■ EXERCISE REQUIREMENTS
Drop the pictures, then repeat every record exactly as it stands.

Page-level text extractions
◆ ◆ ◆ ◆ ◆

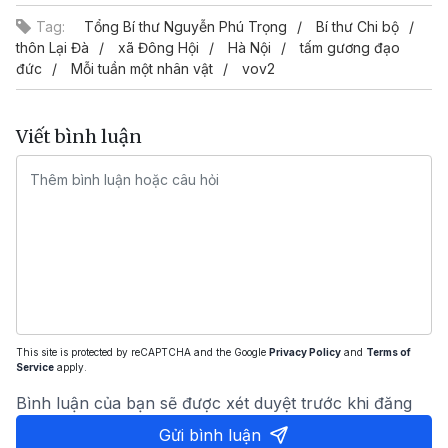
Tag:
Tổng Bí thư Nguyễn Phú Trọng
Bí thư Chi bộ
thôn Lại Đà
xã Đông Hội
Hà Nội
tấm gương đạo
đức
Mỗi tuần một nhân vật
vov2
Viết bình luận
This site is protected by reCAPTCHA and the Google
Privacy Policy
and
Terms of
Service
apply.
Bình luận của bạn sẽ được xét duyệt trước khi đăng
Gửi bình luận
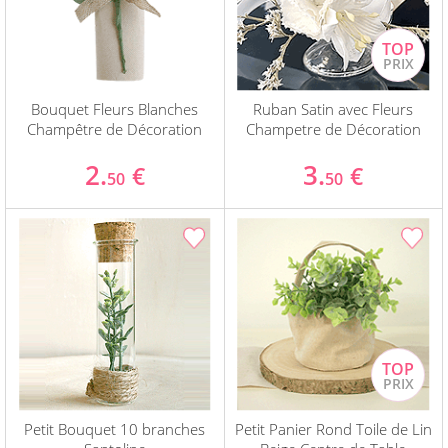
Bouquet Fleurs Blanches
Ruban Satin avec Fleurs
Champêtre de Décoration
Champetre de Décoration
2.
3.
€
€
50
50
Petit Bouquet 10 branches
Petit Panier Rond Toile de Lin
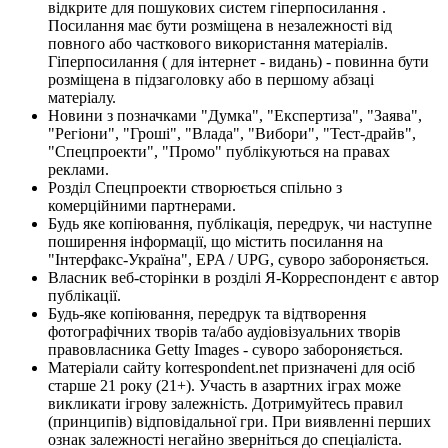
відкрите для пошукових систем гіперпосилання .
Посилання має бути розміщена в незалежності від
повного або часткового використання матеріалів.
Гіперпосилання ( для інтернет - видань) - повинна бути
розміщена в підзаголовку або в першому абзаці
матеріалу.
Новини з позначками "Думка", "Експертиза", "Заява",
"Регіони", "Гроші", "Влада", "Вибори", "Тест-драйв",
"Спецпроекти", "Промо" публікуються на правах
реклами.
Розділ Спецпроекти створюється спільно з
комерційними партнерами.
Будь яке копіювання, публікація, передрук, чи наступне
поширення інформації, що містить посилання на
"Інтерфакс-Україна", EPA / UPG, суворо забороняється.
Власник веб-сторінки в розділі Я-Корреспондент є автор
публікації.
Будь-яке копіювання, передрук та відтворення
фотографічних творів та/або аудіовізуальних творів
правовласника Getty Images - суворо забороняється.
Матеріали сайту korrespondent.net призначені для осіб
старше 21 року (21+). Участь в азартних іграх може
викликати ігрову залежність. Дотримуйтесь правил
(принципів) відповідальної гри. При виявленні перших
ознак залежності негайно зверніться до спеціаліста.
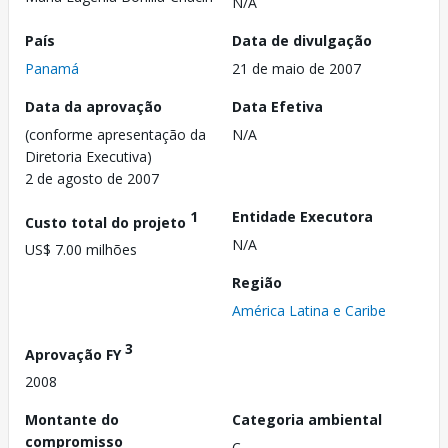
N/A
País
Data de divulgação
Panamá
21 de maio de 2007
Data da aprovação
Data Efetiva
(conforme apresentação da
N/A
Diretoria Executiva)
2 de agosto de 2007
1
Entidade Executora
Custo total do projeto
N/A
US$ 7.00 milhões
Região
América Latina e Caribe
3
Aprovação FY
2008
Montante do
Categoria ambiental
compromisso
C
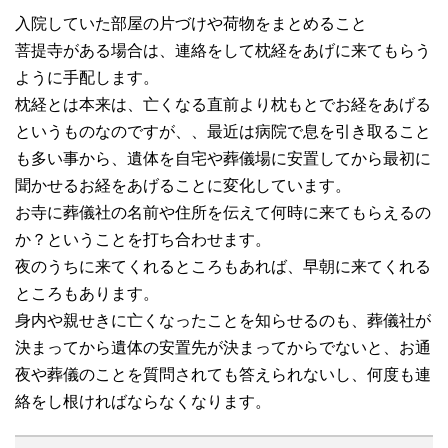
入院していた部屋の片づけや荷物をまとめること
菩提寺がある場合は、連絡をして枕経をあげに来てもらう
ように手配します。
枕経とは本来は、亡くなる直前より枕もとでお経をあげる
というものなのですが、、最近は病院で息を引き取ること
も多い事から、遺体を自宅や葬儀場に安置してから最初に
聞かせるお経をあげることに変化しています。
お寺に葬儀社の名前や住所を伝えて何時に来てもらえるの
か？ということを打ち合わせます。
夜のうちに来てくれるところもあれば、早朝に来てくれる
ところもあります。
身内や親せきに亡くなったことを知らせるのも、葬儀社が
決まってから遺体の安置先が決まってからでないと、お通
夜や葬儀のことを質問されても答えられないし、何度も連
絡をし根ければならなくなります。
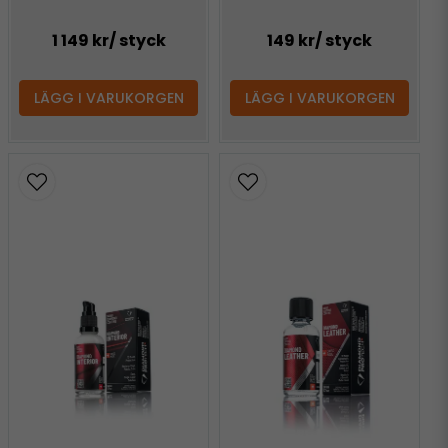
1 149 kr
/ styck
149 kr
/ styck
LÄGG I VARUKORGEN
LÄGG I VARUKORGEN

◆ ◆ ◆ ◆ ◆

■ YOUR SOLUTION
Tag:
Tổng Bí thư Nguyễn Phú Trọng
Bí thư Chi bộ
thôn Lại Đà
xã Đông Hội
Hà Nội
tấm gương đạo
đức
Mỗi tuần một nhân vật
vov2
Viết bình luận
This site is protected by reCAPTCHA and the Google
Privacy Policy
and
Terms of
Service
apply.
Bình luận của bạn sẽ được xét duyệt trước khi đăng
Gửi bình luận
Bouquet Fleurs Blanches
Ruban Satin avec Fleurs
Champêtre de Décoration
Champetre de Décoration
2.
3.
€
€
50
50
Petit Bouquet 10 branches
Petit Panier Rond Toile de Lin
відкрите для пошукових систем гіперпосилання .
Посилання має бути розміщена в незалежності від
повного або часткового використання матеріалів.
Гіперпосилання ( для інтернет - видань) - повинна бути
розміщена в підзаголовку або в першому абзаці
матеріалу.
Новини з позначками "Думка", "Експертиза", "Заява",
"Регіони", "Гроші", "Влада", "Вибори", "Тест-драйв",
"Спецпроекти", "Промо" публікуються на правах
реклами.
Розділ Спецпроекти створюється спільно з
комерційними партнерами.
Будь яке копіювання, публікація, передрук, чи наступне
поширення інформації, що містить посилання на
"Інтерфакс-Україна", EPA / UPG, суворо забороняється.
Власник веб-сторінки в розділі Я-Корреспондент є автор
публікації.
Будь-яке копіювання, передрук та відтворення
фотографічних творів та/або аудіовізуальних творів
правовласника Getty Images - суворо забороняється.
Матеріали сайту korrespondent.net призначені для осіб
старше 21 року (21+). Участь в азартних іграх може
викликати ігрову залежність. Дотримуйтесь правил
(принципів) відповідальної гри. При виявленні перших
ознак залежності негайно зверніться до спеціаліста.
N/A
País
Data de divulgação
Panamá
21 de maio de 2007
Data da aprovação
Data Efetiva
(conforme apresentação da
N/A
Diretoria Executiva)
2 de agosto de 2007
1
Entidade Executora
Custo total do projeto
N/A
US$ 7.00 milhões
Região
América Latina e Caribe
3
Aprovação FY
2008
Montante do
Categoria ambiental
compromisso
C
入院していた部屋の片づけや荷物をまとめること
菩提寺がある場合は、連絡をして枕経をあげに来てもらう
ように手配します。
枕経とは本来は、亡くなる直前より枕もとでお経をあげる
というものなのですが、、最近は病院で息を引き取ること
も多い事から、遺体を自宅や葬儀場に安置してから最初に
聞かせるお経をあげることに変化しています。
お寺に葬儀社の名前や住所を伝えて何時に来てもらえるの
か？ということを打ち合わせます。
夜のうちに来てくれるところもあれば、早朝に来てくれる
ところもあります。
身内や親せきに亡くなったことを知らせるのも、葬儀社が
決まってから遺体の安置先が決まってからでないと、お通
夜や葬儀のことを質問されても答えられないし、何度も連
絡をし根ければならなくなります。
1 149 kr
/ styck
149 kr
/ styck
LÄGG I VARUKORGEN
LÄGG I VARUKORGEN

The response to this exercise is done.